In this article, we will learn about a wonderful way of Data Testing Using XML Technologies. Let’s get started.

In the SDLC, if the application uses a waterfall model, testing activities are planned at the end. This poses a risk of rework with respect to requirements, design, code and test cases if QA team identifies defects. It is better to avoid waiting till the end to identify the defects in an application.

Tests that are not based on functional execution of the application can find defects without mandating the release of all the components into the test environment. This can be accomplished by data testing.

The XML and related technologies used for communication between different tiers of an application provide an opportunity to carry out the tests that need not wait for the entire application to be readily available for testing.

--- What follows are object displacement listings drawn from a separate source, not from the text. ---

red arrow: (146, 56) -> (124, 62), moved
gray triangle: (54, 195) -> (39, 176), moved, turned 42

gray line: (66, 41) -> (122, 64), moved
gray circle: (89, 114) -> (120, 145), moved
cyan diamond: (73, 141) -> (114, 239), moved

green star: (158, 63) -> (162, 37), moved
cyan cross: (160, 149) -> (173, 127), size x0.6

An Excellent Way of Data Testing Using XML Technologies

data testing using XML

This document outlines one possible way of looking at data testing options early in the life-cycle of a product release.

Assumption

This document assumes the reader is familiar with software testing concepts and fundamental usage of a database and XML Technologies.

Focus group

QA team (QA), data team (DT), developer (DEV)

Purpose

The sample data identified for testing a product defines the extent of testing performed, and adds confidence in the test results and quality of the product. Identifying the data for a test depends on the requirements of the test to be performed.

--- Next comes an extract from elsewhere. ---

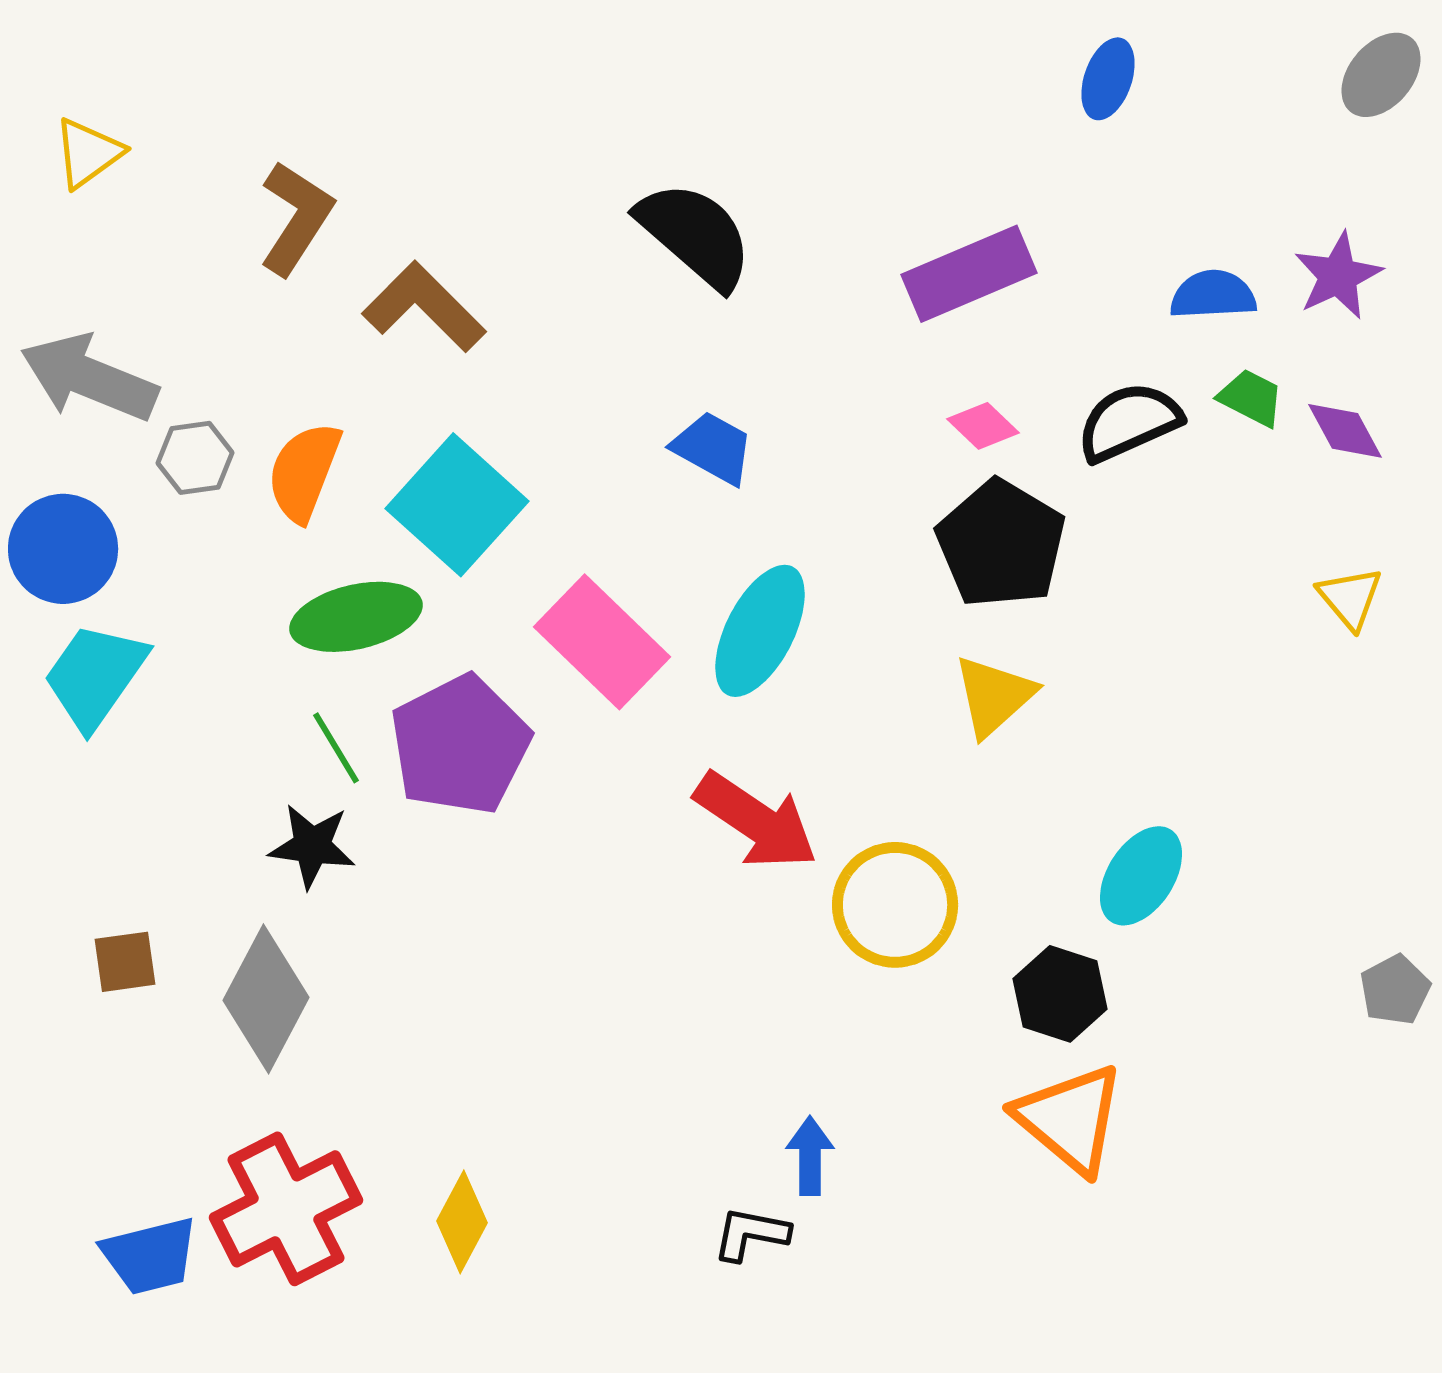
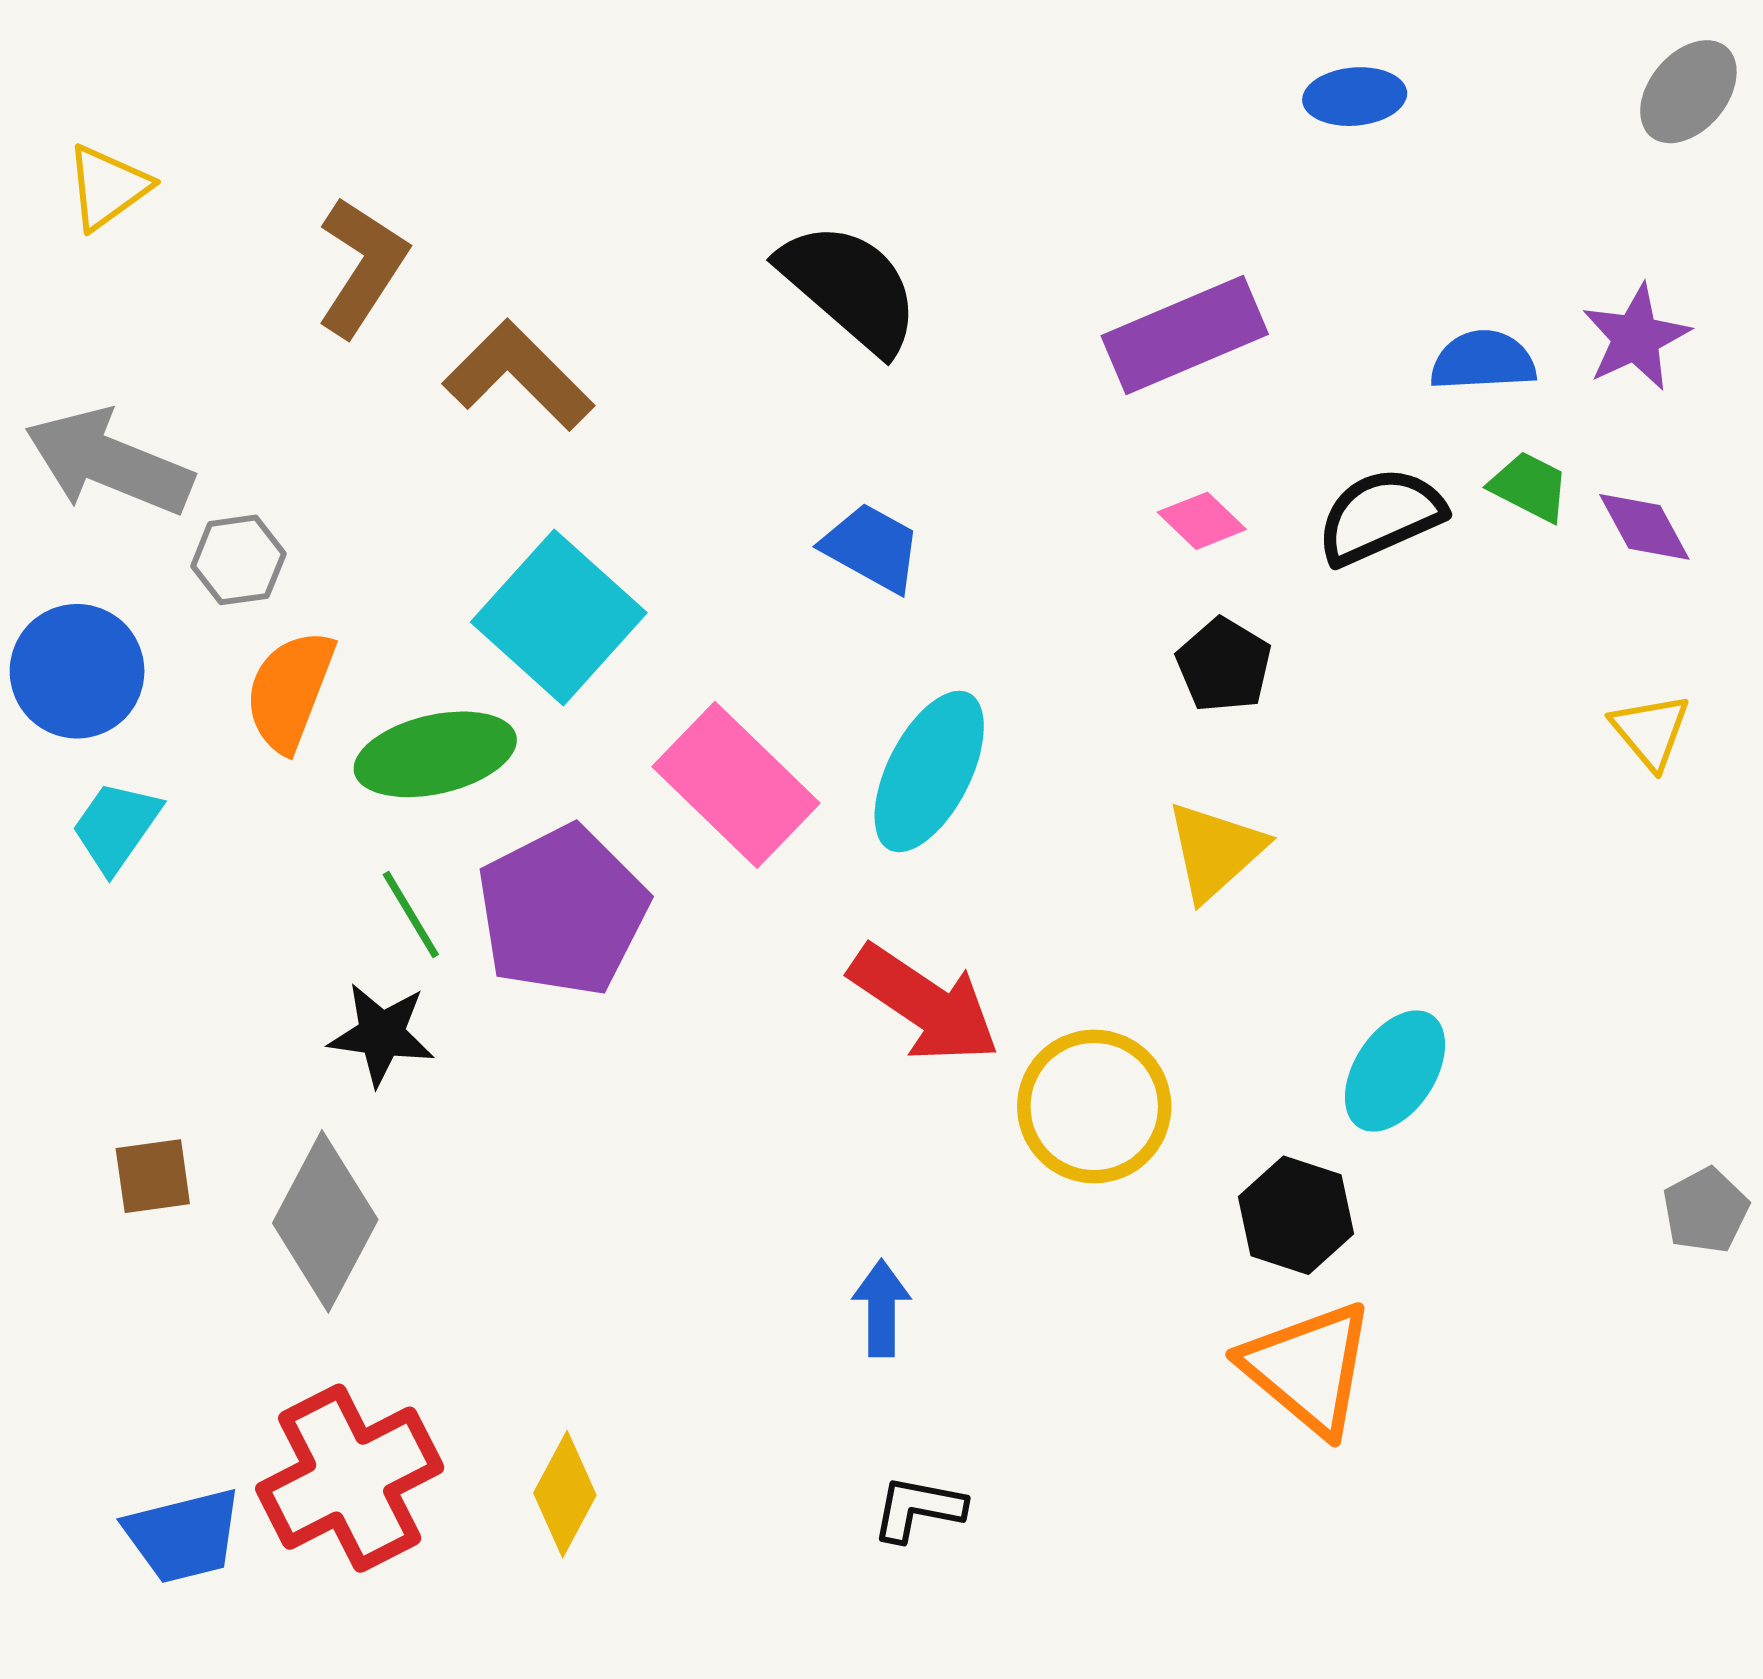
blue ellipse: (1108, 79) -> (1355, 97), turned 66
orange semicircle: (304, 472) -> (290, 691), moved
black pentagon: (1001, 544) -> (1224, 665), size x0.6
cyan trapezoid: (95, 676) -> (116, 826), size x0.7
blue arrow: (810, 1156) -> (882, 1308), moved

This document focuses on validating the test data before seeing it on the user interface.

This process requires test data management in order to have effective test results. Data as we all know can be saved in a database or a flat file. But the data transfer from / to a database can be handled using XML. There exists a very close relationship between XML[1], XSD[2], XPATH[3] & XSLT[4]. (See all definitions below).

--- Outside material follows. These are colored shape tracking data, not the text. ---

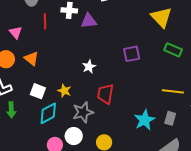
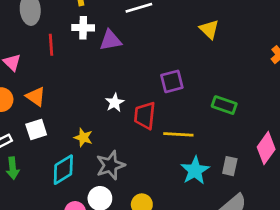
yellow triangle: (161, 17) -> (209, 29), size x0.7
green rectangle: (173, 50) -> (224, 105), moved
white square: (38, 91) -> (36, 130), moved, turned -35
yellow line: (173, 91) -> (178, 134), moved
red trapezoid: (105, 94) -> (145, 115), moved

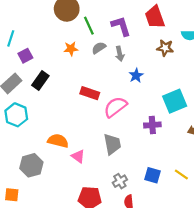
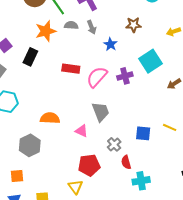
gray semicircle: (99, 48) -> (71, 25), turned 48
brown star: (165, 48) -> (134, 25), moved
orange star: (71, 49) -> (46, 31), size x1.5
black rectangle: (40, 80) -> (30, 57), moved
purple cross: (152, 125) -> (125, 76), moved
pink triangle: (78, 156) -> (81, 131), moved

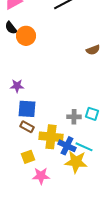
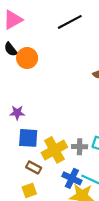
brown rectangle: (27, 127) -> (34, 167), moved
yellow cross: (51, 137) -> (54, 150), moved, turned -35

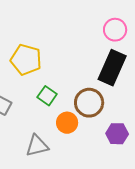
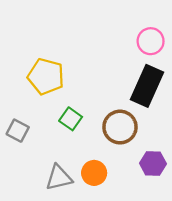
orange circle: (67, 123) -> (94, 173), moved

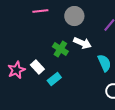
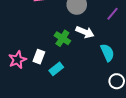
white rectangle: (37, 67) -> (39, 57), turned 64

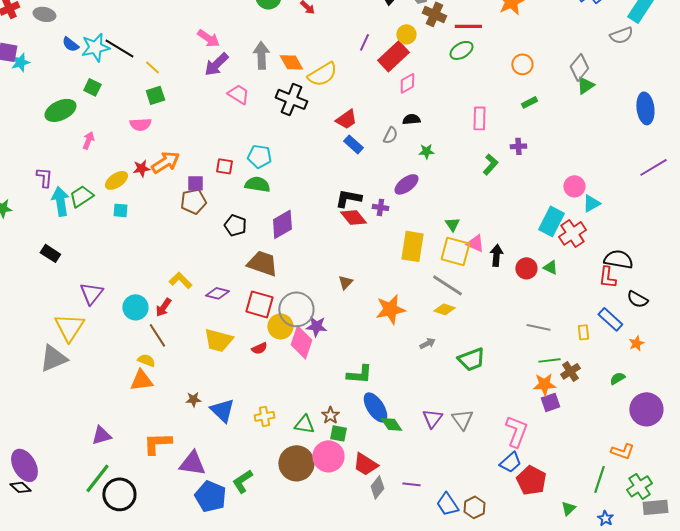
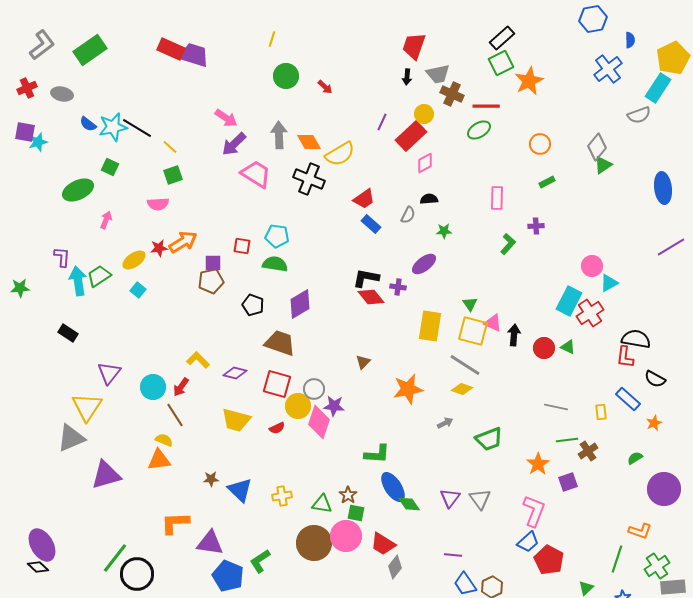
pink trapezoid: (238, 94) -> (256, 174), size x1.4
cyan square: (120, 210) -> (138, 290), turned 35
gray circle: (296, 309) -> (314, 389), size x0.6
orange star: (544, 384) -> (538, 464), moved, turned -30
purple triangle: (101, 435) -> (106, 475), moved, size x1.5
purple line: (411, 484) -> (453, 555), moved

[1] XML – eXtensible Markup Language. It is a World Wide Web Consortium (W3C) recommendation to describe the data. With a set of correct syntax rules applied, one can ensure a XML document is “well formed”

[2] XSD – Used to denote the structure of a XML document. A “well formed” XML document can be validated against a XSD (XML Schema) to validate it

[3]XPATH – A “valid” and “well formed” XML should be navigated through to pick up appropriate data from XML. XPATH expressions look like a traditional file path in a directory.

[4] XSLT – eXtensible Stylesheet Language Transformations – While representing the data from a XML on a user interface (UI), any style (font, color, size, etc.) can be applied using XSLT. XSLT uses XPath to locate information from XML.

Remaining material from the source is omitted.